§ **Problem description**: What this exercise requires is a verbatim reproduction of the data below.

[Saved entries]
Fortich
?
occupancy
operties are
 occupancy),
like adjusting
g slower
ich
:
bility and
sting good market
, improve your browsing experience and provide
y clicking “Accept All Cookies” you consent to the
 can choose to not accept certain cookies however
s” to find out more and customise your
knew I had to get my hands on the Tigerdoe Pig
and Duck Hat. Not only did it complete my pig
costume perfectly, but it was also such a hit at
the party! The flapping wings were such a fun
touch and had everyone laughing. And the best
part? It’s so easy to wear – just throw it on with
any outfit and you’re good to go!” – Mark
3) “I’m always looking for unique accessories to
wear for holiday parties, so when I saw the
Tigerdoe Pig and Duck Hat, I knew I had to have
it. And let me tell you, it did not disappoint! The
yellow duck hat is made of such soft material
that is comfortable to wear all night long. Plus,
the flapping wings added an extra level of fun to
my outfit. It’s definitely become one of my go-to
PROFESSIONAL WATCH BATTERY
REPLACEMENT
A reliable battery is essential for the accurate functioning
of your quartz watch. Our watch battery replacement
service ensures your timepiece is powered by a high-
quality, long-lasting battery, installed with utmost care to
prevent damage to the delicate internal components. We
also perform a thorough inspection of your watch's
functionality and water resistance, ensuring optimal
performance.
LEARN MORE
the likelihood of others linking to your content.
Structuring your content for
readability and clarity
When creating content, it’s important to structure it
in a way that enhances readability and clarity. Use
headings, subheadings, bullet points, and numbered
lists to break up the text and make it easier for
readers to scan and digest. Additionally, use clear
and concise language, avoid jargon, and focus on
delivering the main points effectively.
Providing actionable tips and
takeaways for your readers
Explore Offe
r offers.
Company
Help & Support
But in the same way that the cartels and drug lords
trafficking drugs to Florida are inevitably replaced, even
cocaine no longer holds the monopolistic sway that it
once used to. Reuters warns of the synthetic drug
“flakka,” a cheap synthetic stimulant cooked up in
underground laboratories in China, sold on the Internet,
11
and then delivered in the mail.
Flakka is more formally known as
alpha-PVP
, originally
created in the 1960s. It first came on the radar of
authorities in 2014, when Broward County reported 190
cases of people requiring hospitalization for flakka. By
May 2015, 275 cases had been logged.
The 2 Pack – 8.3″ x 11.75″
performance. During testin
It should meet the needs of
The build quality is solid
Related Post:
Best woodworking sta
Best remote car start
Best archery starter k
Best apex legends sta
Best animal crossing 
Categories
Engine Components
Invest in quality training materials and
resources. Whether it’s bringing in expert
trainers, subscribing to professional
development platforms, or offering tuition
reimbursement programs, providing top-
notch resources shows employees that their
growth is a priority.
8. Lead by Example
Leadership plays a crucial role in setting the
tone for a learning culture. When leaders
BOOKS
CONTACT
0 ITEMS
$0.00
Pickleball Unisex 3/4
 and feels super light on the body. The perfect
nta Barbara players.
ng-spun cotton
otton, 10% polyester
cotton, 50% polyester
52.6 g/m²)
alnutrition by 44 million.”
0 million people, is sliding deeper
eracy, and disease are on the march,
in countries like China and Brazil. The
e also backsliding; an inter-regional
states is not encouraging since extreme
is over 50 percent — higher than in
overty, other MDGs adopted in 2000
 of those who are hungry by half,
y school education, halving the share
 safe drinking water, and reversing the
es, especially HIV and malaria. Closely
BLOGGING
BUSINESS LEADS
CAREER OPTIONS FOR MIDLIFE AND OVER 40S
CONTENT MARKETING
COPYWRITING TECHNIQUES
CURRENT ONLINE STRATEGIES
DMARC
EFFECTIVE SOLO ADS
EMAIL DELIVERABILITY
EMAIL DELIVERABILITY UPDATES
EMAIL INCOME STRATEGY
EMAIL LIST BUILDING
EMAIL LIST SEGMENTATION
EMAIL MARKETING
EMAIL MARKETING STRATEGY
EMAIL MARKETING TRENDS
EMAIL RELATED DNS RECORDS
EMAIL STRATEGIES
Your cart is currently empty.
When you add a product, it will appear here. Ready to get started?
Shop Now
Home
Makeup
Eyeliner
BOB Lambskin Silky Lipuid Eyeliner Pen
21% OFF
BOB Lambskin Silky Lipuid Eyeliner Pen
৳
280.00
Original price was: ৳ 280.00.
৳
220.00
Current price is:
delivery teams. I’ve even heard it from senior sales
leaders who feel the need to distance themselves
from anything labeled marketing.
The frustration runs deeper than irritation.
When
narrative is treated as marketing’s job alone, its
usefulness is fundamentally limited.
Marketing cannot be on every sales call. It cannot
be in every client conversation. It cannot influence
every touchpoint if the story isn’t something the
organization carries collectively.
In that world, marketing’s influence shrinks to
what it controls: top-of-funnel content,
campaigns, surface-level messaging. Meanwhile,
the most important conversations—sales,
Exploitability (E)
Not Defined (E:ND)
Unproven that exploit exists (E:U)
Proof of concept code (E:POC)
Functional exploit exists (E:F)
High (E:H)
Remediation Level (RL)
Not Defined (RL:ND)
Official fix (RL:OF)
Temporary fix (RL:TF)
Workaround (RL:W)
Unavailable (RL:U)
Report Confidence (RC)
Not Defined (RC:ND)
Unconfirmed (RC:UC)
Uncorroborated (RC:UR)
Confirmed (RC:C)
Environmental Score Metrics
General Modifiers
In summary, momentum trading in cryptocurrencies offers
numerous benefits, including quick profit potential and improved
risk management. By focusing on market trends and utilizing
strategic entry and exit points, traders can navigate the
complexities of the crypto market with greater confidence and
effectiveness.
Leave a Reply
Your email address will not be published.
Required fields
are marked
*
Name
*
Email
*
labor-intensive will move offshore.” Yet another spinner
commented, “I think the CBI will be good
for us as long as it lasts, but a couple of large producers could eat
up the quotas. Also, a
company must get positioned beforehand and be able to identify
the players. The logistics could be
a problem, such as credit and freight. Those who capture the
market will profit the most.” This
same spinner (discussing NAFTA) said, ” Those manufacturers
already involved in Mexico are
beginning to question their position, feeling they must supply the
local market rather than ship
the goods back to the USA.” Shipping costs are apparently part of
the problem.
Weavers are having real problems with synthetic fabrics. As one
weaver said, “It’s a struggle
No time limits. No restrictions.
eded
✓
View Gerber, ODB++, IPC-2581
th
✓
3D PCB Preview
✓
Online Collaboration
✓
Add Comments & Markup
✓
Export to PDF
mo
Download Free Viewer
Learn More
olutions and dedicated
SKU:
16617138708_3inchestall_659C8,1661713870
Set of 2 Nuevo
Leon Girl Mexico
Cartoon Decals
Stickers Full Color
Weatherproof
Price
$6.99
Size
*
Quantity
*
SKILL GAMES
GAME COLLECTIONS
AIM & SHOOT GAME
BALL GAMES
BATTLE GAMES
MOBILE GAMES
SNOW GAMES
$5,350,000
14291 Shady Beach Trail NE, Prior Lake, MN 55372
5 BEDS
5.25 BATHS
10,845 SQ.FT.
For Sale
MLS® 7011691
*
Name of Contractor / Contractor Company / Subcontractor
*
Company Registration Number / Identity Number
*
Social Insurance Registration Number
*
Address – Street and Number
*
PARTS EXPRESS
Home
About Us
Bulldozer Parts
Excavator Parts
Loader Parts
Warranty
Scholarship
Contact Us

§ **Output**:
Fortich
?
occupancy
operties are
 occupancy),
like adjusting
g slower
ich
:
bility and
sting good market
, improve your browsing experience and provide
y clicking “Accept All Cookies” you consent to the
 can choose to not accept certain cookies however
s” to find out more and customise your
knew I had to get my hands on the Tigerdoe Pig
and Duck Hat. Not only did it complete my pig
costume perfectly, but it was also such a hit at
the party! The flapping wings were such a fun
touch and had everyone laughing. And the best
part? It’s so easy to wear – just throw it on with
any outfit and you’re good to go!” – Mark
3) “I’m always looking for unique accessories to
wear for holiday parties, so when I saw the
Tigerdoe Pig and Duck Hat, I knew I had to have
it. And let me tell you, it did not disappoint! The
yellow duck hat is made of such soft material
that is comfortable to wear all night long. Plus,
the flapping wings added an extra level of fun to
my outfit. It’s definitely become one of my go-to
PROFESSIONAL WATCH BATTERY
REPLACEMENT
A reliable battery is essential for the accurate functioning
of your quartz watch. Our watch battery replacement
service ensures your timepiece is powered by a high-
quality, long-lasting battery, installed with utmost care to
prevent damage to the delicate internal components. We
also perform a thorough inspection of your watch's
functionality and water resistance, ensuring optimal
performance.
LEARN MORE
the likelihood of others linking to your content.
Structuring your content for
readability and clarity
When creating content, it’s important to structure it
in a way that enhances readability and clarity. Use
headings, subheadings, bullet points, and numbered
lists to break up the text and make it easier for
readers to scan and digest. Additionally, use clear
and concise language, avoid jargon, and focus on
delivering the main points effectively.
Providing actionable tips and
takeaways for your readers
Explore Offe
r offers.
Company
Help & Support
But in the same way that the cartels and drug lords
trafficking drugs to Florida are inevitably replaced, even
cocaine no longer holds the monopolistic sway that it
once used to. Reuters warns of the synthetic drug
“flakka,” a cheap synthetic stimulant cooked up in
underground laboratories in China, sold on the Internet,
11
and then delivered in the mail.
Flakka is more formally known as
alpha-PVP
, originally
created in the 1960s. It first came on the radar of
authorities in 2014, when Broward County reported 190
cases of people requiring hospitalization for flakka. By
May 2015, 275 cases had been logged.
The 2 Pack – 8.3″ x 11.75″
performance. During testin
It should meet the needs of
The build quality is solid
Related Post:
Best woodworking sta
Best remote car start
Best archery starter k
Best apex legends sta
Best animal crossing 
Categories
Engine Components
Invest in quality training materials and
resources. Whether it’s bringing in expert
trainers, subscribing to professional
development platforms, or offering tuition
reimbursement programs, providing top-
notch resources shows employees that their
growth is a priority.
8. Lead by Example
Leadership plays a crucial role in setting the
tone for a learning culture. When leaders
BOOKS
CONTACT
0 ITEMS
$0.00
Pickleball Unisex 3/4
 and feels super light on the body. The perfect
nta Barbara players.
ng-spun cotton
otton, 10% polyester
cotton, 50% polyester
52.6 g/m²)
alnutrition by 44 million.”
0 million people, is sliding deeper
eracy, and disease are on the march,
in countries like China and Brazil. The
e also backsliding; an inter-regional
states is not encouraging since extreme
is over 50 percent — higher than in
overty, other MDGs adopted in 2000
 of those who are hungry by half,
y school education, halving the share
 safe drinking water, and reversing the
es, especially HIV and malaria. Closely
BLOGGING
BUSINESS LEADS
CAREER OPTIONS FOR MIDLIFE AND OVER 40S
CONTENT MARKETING
COPYWRITING TECHNIQUES
CURRENT ONLINE STRATEGIES
DMARC
EFFECTIVE SOLO ADS
EMAIL DELIVERABILITY
EMAIL DELIVERABILITY UPDATES
EMAIL INCOME STRATEGY
EMAIL LIST BUILDING
EMAIL LIST SEGMENTATION
EMAIL MARKETING
EMAIL MARKETING STRATEGY
EMAIL MARKETING TRENDS
EMAIL RELATED DNS RECORDS
EMAIL STRATEGIES
Your cart is currently empty.
When you add a product, it will appear here. Ready to get started?
Shop Now
Home
Makeup
Eyeliner
BOB Lambskin Silky Lipuid Eyeliner Pen
21% OFF
BOB Lambskin Silky Lipuid Eyeliner Pen
৳
280.00
Original price was: ৳ 280.00.
৳
220.00
Current price is:
delivery teams. I’ve even heard it from senior sales
leaders who feel the need to distance themselves
from anything labeled marketing.
The frustration runs deeper than irritation.
When
narrative is treated as marketing’s job alone, its
usefulness is fundamentally limited.
Marketing cannot be on every sales call. It cannot
be in every client conversation. It cannot influence
every touchpoint if the story isn’t something the
organization carries collectively.
In that world, marketing’s influence shrinks to
what it controls: top-of-funnel content,
campaigns, surface-level messaging. Meanwhile,
the most important conversations—sales,
Exploitability (E)
Not Defined (E:ND)
Unproven that exploit exists (E:U)
Proof of concept code (E:POC)
Functional exploit exists (E:F)
High (E:H)
Remediation Level (RL)
Not Defined (RL:ND)
Official fix (RL:OF)
Temporary fix (RL:TF)
Workaround (RL:W)
Unavailable (RL:U)
Report Confidence (RC)
Not Defined (RC:ND)
Unconfirmed (RC:UC)
Uncorroborated (RC:UR)
Confirmed (RC:C)
Environmental Score Metrics
General Modifiers
In summary, momentum trading in cryptocurrencies offers
numerous benefits, including quick profit potential and improved
risk management. By focusing on market trends and utilizing
strategic entry and exit points, traders can navigate the
complexities of the crypto market with greater confidence and
effectiveness.
Leave a Reply
Your email address will not be published.
Required fields
are marked
*
Name
*
Email
*
labor-intensive will move offshore.” Yet another spinner
commented, “I think the CBI will be good
for us as long as it lasts, but a couple of large producers could eat
up the quotas. Also, a
company must get positioned beforehand and be able to identify
the players. The logistics could be
a problem, such as credit and freight. Those who capture the
market will profit the most.” This
same spinner (discussing NAFTA) said, ” Those manufacturers
already involved in Mexico are
beginning to question their position, feeling they must supply the
local market rather than ship
the goods back to the USA.” Shipping costs are apparently part of
the problem.
Weavers are having real problems with synthetic fabrics. As one
weaver said, “It’s a struggle
No time limits. No restrictions.
eded
✓
View Gerber, ODB++, IPC-2581
th
✓
3D PCB Preview
✓
Online Collaboration
✓
Add Comments & Markup
✓
Export to PDF
mo
Download Free Viewer
Learn More
olutions and dedicated
SKU:
16617138708_3inchestall_659C8,1661713870
Set of 2 Nuevo
Leon Girl Mexico
Cartoon Decals
Stickers Full Color
Weatherproof
Price
$6.99
Size
*
Quantity
*
SKILL GAMES
GAME COLLECTIONS
AIM & SHOOT GAME
BALL GAMES
BATTLE GAMES
MOBILE GAMES
SNOW GAMES
$5,350,000
14291 Shady Beach Trail NE, Prior Lake, MN 55372
5 BEDS
5.25 BATHS
10,845 SQ.FT.
For Sale
MLS® 7011691
*
Name of Contractor / Contractor Company / Subcontractor
*
Company Registration Number / Identity Number
*
Social Insurance Registration Number
*
Address – Street and Number
*
PARTS EXPRESS
Home
About Us
Bulldozer Parts
Excavator Parts
Loader Parts
Warranty
Scholarship
Contact Us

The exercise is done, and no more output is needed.